*What you should do*
Transcribe, exactly and in full, every record shown below, while omitting its images.

=====

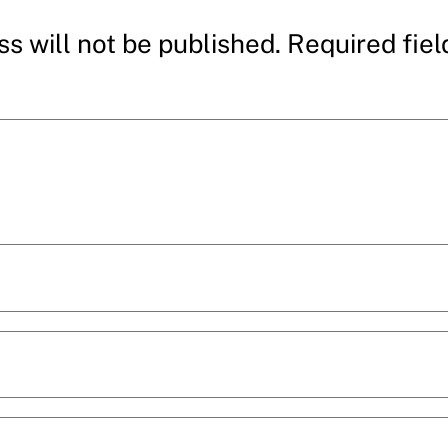
s will not be published.
Required fie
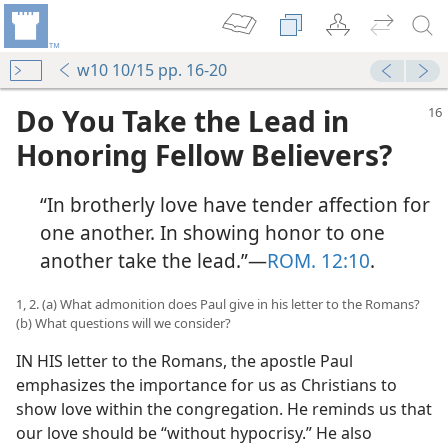
w10 10/15 pp. 16-20
Do You Take the Lead in
Honoring Fellow Believers?
“In brotherly love have tender affection for
one another. In showing honor to one
another take the lead.”​—
ROM. 12:10
.
1, 2. (a) What admonition does Paul give in his letter to the Romans?
(b) What questions will we consider?
IN HIS letter to the Romans, the apostle Paul
emphasizes the importance for us as Christians to
show love within the congregation. He reminds us that
our love should be “without hypocrisy.” He also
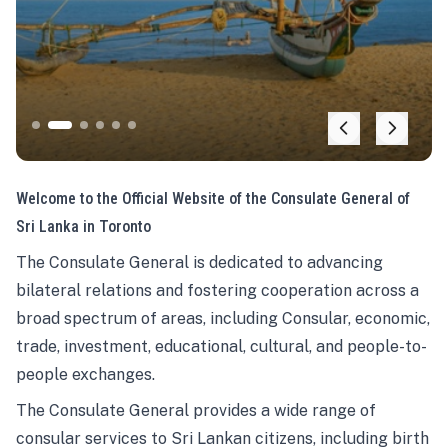
Welcome to the Official Website of the Consulate General of
Sri Lanka in Toronto
The Consulate General is dedicated to advancing
bilateral relations and fostering cooperation across a
broad spectrum of areas, including Consular, economic,
trade, investment, educational, cultural, and people-to-
people exchanges.
The Consulate General provides a wide range of
consular services to Sri Lankan citizens, including birth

=====

*Response*
s will not be published.
Required fie
w10 10/15 pp. 16-20
Do You Take the Lead in
Honoring Fellow Believers?
“In brotherly love have tender affection for
one another. In showing honor to one
another take the lead.”​—
ROM. 12:10
.
1, 2. (a) What admonition does Paul give in his letter to the Romans?
(b) What questions will we consider?
IN HIS letter to the Romans, the apostle Paul
emphasizes the importance for us as Christians to
show love within the congregation. He reminds us that
our love should be “without hypocrisy.” He also
Welcome to the Official Website of the Consulate General of
Sri Lanka in Toronto
The Consulate General is dedicated to advancing
bilateral relations and fostering cooperation across a
broad spectrum of areas, including Consular, economic,
trade, investment, educational, cultural, and people-to-
people exchanges.
The Consulate General provides a wide range of
consular services to Sri Lankan citizens, including birth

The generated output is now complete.